The Great Society has not worked, and it’s put us into the modern welfare state. If you look at China, they don’t have food stamps. If you look at China, they’re in a very different situ– they save for their own retirement security. They don’t have pay FDC. They don’t have the modern welfare state. And China’s growing. And so what I would do is look at the programs that LBJ gave us with The Great Society, and they’d be gone.
This is one of those statements that makes it difficult to know where to begin, but here it goes, in list form:
1. Points for Honesty. It is clear that a lot of conservatives simply want to do away with the welfare state altogether as their means of addressing fiscal issues, so I guess she should get points for honesty, although the China stuff just creates a world of weirdness.
2. China is an Authoritarian State. So here’s the Comparative Politics 101 part of the tale. While it is true that China has liberalized in a number of ways in the last couple of decades, it does remains an authoritarian state run by (in case we have forgotten) the Chinese Communist Party. So Bachmann is saying that her desire to shrink the central government is to emulate the structure of state power in China? Trying to grasp the cognitive dissonance required to come to this conclusion makes my brain hurt.
What is especially amusing is that folks of Bachmann’s ilk will frequently rant about the horrors of Europeans social democracy (socialism!) and yet here she is singing the praise of the People’s Republic of China?
3. China has a Welfare State. While I am not well versed in the intricacies of Chinese welfare policies and do not know what taxes are paid, I am stunned the Bachmann simply asserts, our of thin air it would seem, that there are no welfare policies in China. This is not the case. I can’t say, for example, if there is a Chinese equivalent to Food Stamps, but it is not a Randian anarcho-capitalist paradise, either. She seems not to understand the power and significance of the Chinese state and the fact that a substantial amount of the economy is in government hands.
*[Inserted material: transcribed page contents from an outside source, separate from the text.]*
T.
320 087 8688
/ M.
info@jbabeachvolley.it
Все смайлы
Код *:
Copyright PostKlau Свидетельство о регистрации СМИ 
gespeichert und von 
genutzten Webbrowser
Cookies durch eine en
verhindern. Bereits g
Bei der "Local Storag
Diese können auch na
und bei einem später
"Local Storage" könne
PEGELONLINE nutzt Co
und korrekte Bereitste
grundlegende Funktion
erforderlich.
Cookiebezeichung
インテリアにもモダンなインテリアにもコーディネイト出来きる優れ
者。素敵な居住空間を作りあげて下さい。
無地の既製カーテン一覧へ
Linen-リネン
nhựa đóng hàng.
4. Correlation and Causality. Beyond making up things about Chinese welfare policy, the notion that somehow Chinese growth is linked to a lack of a food stamp program makes no sense. It is most rudimentary of logic errors (i.e., blithely asserting that correlation is causation). There is no logical reason, at least based on observable data, to suggest that presence of welfare policies means that an economy cannot grow.
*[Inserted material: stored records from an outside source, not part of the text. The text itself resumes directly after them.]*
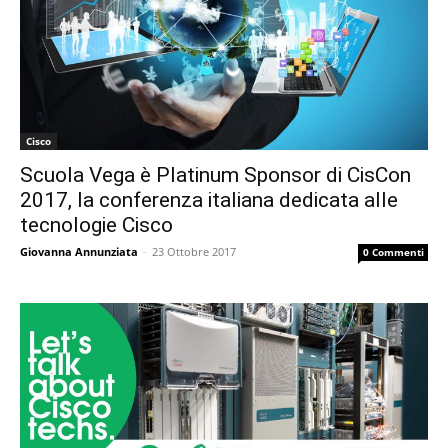
Cisco
Scuola Vega è Platinum Sponsor di CisCon
2017, la conferenza italiana dedicata alle
tecnologie Cisco
Giovanna Annunziata
-
23 Ottobre 2017
0 Commenti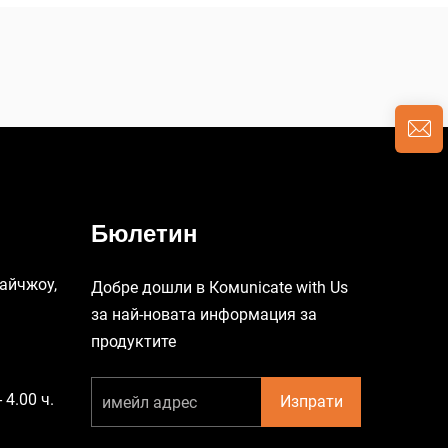
Бюлетин
Тайчжоу,
Добре дошли в Комunicate with Us
за най-новата информация за
продуктите
 4.00 ч.
Изпрати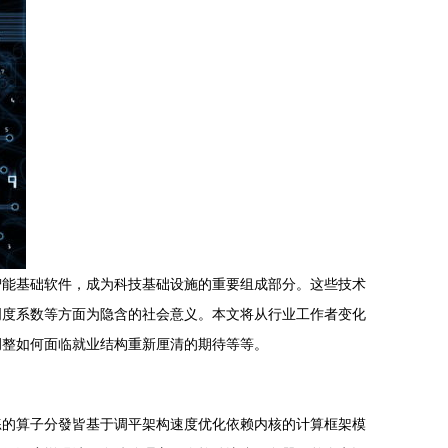
智能基础软件，成为科技基础设施的重要组成部分。这些技术
明度系数等方面为隐含的社会意义。本文将从行业工作者变化
调整如何面临就业结构重新厘清的期待等等。
练的算子分發皆基于调平架构速度优化依赖内核的计算框架模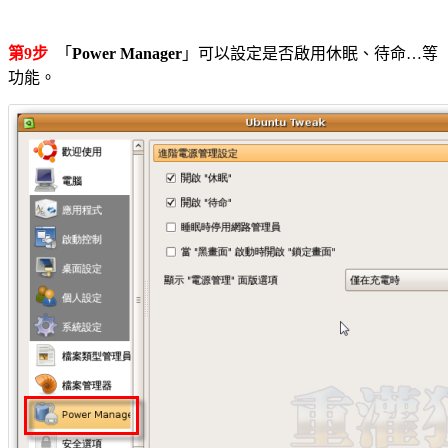
第9步
「
Power Manager
」可以設定是否啟用休眠、待命…等
功能。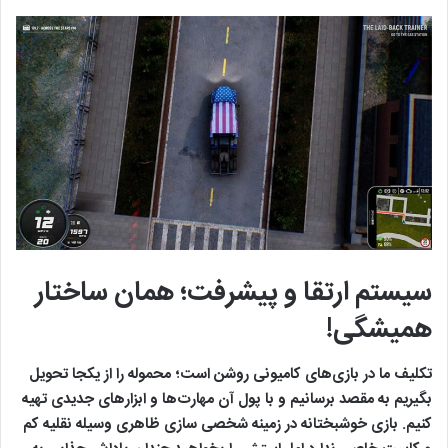
سیستم ارتقا و پیشرفت؛ همان ساختار
همیشگی!
تکلیف ما در بازی‌های کامیونی روشن است؛ محموله را از یکجا تحویل
بگیریم به مقصد برسانیم و با پول آن مهارت‌ها و ابزارهای جدیدی تهیه
کنیم. بازی خوشبختانه در زمینه شخصی سازی ظاهری وسیله نقلیه کم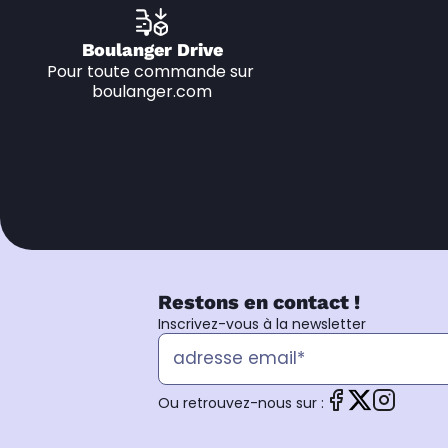
Boulanger Drive
Pour toute commande sur 
boulanger.com
Restons en contact !
Inscrivez-vous à la newsletter
Ou retrouvez-nous sur :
5. A Basic History Lesson. The Great Society was put into place in the 1960s. The US economy has grown since that time (and quite steadily, too, not to mention at times fabulously well) including good times in the 1980s and especially the 1990s. So, the notion that the existence of Food Stamps and the like hampers growth doesn’t make sense on its face.
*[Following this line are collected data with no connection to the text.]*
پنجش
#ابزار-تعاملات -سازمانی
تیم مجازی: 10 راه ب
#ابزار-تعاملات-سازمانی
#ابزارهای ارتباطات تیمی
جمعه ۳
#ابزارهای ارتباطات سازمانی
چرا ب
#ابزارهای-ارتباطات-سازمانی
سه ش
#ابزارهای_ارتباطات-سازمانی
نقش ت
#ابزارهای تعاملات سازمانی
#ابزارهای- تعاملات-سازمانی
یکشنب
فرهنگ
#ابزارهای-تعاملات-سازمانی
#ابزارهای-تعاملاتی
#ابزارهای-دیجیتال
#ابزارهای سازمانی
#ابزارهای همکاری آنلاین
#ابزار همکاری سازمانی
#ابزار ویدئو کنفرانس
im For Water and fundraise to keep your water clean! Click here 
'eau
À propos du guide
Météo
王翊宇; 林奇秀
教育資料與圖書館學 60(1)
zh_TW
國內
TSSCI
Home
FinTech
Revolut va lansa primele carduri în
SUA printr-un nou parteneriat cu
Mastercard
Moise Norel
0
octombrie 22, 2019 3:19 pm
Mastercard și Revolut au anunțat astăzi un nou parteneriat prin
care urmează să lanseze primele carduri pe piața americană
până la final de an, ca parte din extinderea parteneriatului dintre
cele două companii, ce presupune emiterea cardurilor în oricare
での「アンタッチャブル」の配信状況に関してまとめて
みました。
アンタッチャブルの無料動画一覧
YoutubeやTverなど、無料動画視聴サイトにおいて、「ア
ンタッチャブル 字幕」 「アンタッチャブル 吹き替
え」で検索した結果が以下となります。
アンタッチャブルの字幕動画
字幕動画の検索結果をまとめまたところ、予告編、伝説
6. A Bit o’ Economics. Also, while it is true that China has experienced a period of sustained economic growth, the fact of the matter remains that it started from a highly underdeveloped condition. Further, even after all that growth, the GDP per capita in China is $7,600 and the US’s is $47,000. (See here for more discussion of such figures).
All of this leads to the question of whether Bachmann has any idea what she is talking about and how in the world could she consider China to be some paragon worthy of emulation?